Le 17 mars 2026, le parquet fédéral belge a engagé des poursuites officielles contre Étienne Davignon. En poste à Kinshasa au début des années 1960, l’ancien diplomate était accusé d’avoir eu connaissance et d’avoir facilité l’arrestation, le transfert illicite et l’exécution de Patrice Lumumba.

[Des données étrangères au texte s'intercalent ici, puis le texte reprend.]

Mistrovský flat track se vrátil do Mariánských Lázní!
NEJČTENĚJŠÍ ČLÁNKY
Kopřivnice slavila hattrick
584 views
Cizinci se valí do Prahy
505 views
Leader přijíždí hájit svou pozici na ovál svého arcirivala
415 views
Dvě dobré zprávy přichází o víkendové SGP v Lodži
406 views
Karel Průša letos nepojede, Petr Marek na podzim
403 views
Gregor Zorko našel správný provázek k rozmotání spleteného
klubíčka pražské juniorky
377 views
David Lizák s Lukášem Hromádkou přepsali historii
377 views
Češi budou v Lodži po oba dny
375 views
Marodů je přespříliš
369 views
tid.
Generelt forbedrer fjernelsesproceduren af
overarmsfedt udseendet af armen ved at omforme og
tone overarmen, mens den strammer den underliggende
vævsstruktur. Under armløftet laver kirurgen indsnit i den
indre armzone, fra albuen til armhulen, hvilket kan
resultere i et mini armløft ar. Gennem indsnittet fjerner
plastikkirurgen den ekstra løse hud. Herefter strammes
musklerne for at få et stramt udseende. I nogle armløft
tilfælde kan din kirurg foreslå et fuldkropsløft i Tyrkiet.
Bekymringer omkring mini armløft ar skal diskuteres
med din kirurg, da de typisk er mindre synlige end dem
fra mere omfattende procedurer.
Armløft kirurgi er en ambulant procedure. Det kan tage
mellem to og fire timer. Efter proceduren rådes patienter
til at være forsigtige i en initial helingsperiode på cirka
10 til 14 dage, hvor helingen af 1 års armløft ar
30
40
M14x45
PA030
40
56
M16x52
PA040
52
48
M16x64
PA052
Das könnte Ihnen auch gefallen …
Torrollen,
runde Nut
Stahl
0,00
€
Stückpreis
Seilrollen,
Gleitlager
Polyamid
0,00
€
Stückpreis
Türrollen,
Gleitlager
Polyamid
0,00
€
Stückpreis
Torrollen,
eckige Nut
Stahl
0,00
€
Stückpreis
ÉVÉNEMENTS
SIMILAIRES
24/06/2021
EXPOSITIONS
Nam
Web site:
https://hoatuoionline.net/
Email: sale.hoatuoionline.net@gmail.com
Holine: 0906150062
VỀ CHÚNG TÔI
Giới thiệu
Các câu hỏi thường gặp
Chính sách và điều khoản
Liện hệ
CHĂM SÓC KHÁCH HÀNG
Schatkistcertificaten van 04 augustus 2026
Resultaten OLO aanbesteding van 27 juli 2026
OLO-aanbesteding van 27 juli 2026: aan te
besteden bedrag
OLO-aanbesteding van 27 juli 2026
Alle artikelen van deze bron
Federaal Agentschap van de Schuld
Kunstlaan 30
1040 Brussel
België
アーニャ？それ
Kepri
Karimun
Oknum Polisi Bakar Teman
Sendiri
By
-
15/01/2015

Les charges pesant contre lui sont notamment détention illégale, traitements inhumains et violation flagrante du droit à un procès équitable. Elles constituaient un réquisitoire accablant contre une certaine diplomatie de l’ombre. Sa disparition, qualifiée par certains observateurs d’« impunité biologique », laisse un goût d’inachevé pour les partisans de la vérité historique.
Alors que le dossier Lumumba demeure une blessure ouverte dans les relations entre Kinshasa et Bruxelles, le décès de l’un de ses acteurs clés complique davantage l’aboutissement d’une procédure judiciaire attendue depuis plus de six décennies.
L’assassinat de Patrice Emery Lumumba, perpétré dans le Katanga sécessionniste avec la complicité avérée de plusieurs puissances occidentales, reste le traumatisme fondateur de l’histoire politique africaine contemporaine.
Le jeune leader congolais, symbole de l’aspiration à une souveraineté totale, avait été sacrifié sur l’autel de la guerre froide et des intérêts miniers. Si la Belgique a reconnu, en 2001, une « responsabilité morale » dans ce crime d’État, la quête de justice pénale s’est toujours heurtée au mur du temps et des silences diplomatiques.
Étienne Davignon, qui a par la suite mené une carrière fulgurante comme commissaire européen et figure de proue du patronat belge, incarnait cette continuité d’un système qui peine à solder ses comptes avec son passé colonial.
Étienne Davignon restera, au-delà de l’homme de réseaux et du bâtisseur de l’Europe économique, pour la mémoire congolaise, l’un des visages de la tragédie de 1961.